## [Goal of the exercise]
Each line from the one that contains "Detect and mask" to the end of the material must be quoted exactly; include both end lines and nothing else.

## [Dataset content]
====================

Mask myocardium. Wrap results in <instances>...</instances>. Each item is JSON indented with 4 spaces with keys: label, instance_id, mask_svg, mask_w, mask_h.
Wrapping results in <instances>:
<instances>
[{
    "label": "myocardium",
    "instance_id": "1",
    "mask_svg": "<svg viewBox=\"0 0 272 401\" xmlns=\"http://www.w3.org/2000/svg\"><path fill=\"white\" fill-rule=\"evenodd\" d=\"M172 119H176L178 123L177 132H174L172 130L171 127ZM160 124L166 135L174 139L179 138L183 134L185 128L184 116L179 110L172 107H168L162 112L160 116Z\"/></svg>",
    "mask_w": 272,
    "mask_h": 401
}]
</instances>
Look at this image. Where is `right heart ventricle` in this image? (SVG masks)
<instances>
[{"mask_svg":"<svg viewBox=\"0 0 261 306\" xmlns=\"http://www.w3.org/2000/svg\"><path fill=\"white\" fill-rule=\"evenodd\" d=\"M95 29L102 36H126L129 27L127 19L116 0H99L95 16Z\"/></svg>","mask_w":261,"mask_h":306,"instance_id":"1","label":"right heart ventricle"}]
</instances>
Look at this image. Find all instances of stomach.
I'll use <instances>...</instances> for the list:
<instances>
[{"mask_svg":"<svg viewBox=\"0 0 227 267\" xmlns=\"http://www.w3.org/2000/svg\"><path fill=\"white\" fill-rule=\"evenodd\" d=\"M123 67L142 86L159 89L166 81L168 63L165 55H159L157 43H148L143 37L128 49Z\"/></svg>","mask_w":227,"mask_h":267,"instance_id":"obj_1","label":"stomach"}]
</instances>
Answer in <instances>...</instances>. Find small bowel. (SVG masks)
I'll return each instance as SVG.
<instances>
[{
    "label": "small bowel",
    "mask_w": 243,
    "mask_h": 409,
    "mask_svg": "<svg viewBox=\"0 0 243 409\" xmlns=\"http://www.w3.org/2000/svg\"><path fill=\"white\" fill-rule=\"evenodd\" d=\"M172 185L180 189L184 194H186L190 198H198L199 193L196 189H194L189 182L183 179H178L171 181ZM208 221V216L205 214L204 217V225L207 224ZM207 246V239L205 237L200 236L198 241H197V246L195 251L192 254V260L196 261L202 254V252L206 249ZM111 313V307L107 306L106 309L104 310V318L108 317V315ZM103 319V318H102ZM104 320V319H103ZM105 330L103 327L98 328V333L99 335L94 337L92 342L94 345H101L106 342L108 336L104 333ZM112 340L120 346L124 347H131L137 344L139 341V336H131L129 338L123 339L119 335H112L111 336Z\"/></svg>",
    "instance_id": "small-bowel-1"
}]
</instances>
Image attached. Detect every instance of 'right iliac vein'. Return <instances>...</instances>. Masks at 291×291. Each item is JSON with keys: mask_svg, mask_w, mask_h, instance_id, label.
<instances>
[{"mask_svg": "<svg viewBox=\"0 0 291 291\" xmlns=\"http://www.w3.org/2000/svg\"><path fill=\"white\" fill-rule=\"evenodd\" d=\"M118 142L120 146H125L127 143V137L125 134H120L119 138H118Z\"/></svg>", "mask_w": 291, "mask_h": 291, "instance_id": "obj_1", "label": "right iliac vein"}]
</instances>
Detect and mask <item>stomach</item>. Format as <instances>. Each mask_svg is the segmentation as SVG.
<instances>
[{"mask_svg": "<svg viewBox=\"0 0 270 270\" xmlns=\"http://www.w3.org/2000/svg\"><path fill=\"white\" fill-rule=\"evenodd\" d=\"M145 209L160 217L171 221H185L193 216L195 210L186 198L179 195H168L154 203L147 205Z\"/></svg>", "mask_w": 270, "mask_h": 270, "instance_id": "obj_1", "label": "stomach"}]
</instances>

====================

## [Answer section]
Detect and mask <item>stomach</item>. Format as <instances>. Each mask_svg is the segmentation as SVG.
<instances>
[{"mask_svg": "<svg viewBox=\"0 0 270 270\" xmlns=\"http://www.w3.org/2000/svg\"><path fill=\"white\" fill-rule=\"evenodd\" d=\"M145 209L160 217L171 221H185L193 216L195 210L186 198L179 195H168L154 203L147 205Z\"/></svg>", "mask_w": 270, "mask_h": 270, "instance_id": "obj_1", "label": "stomach"}]
</instances>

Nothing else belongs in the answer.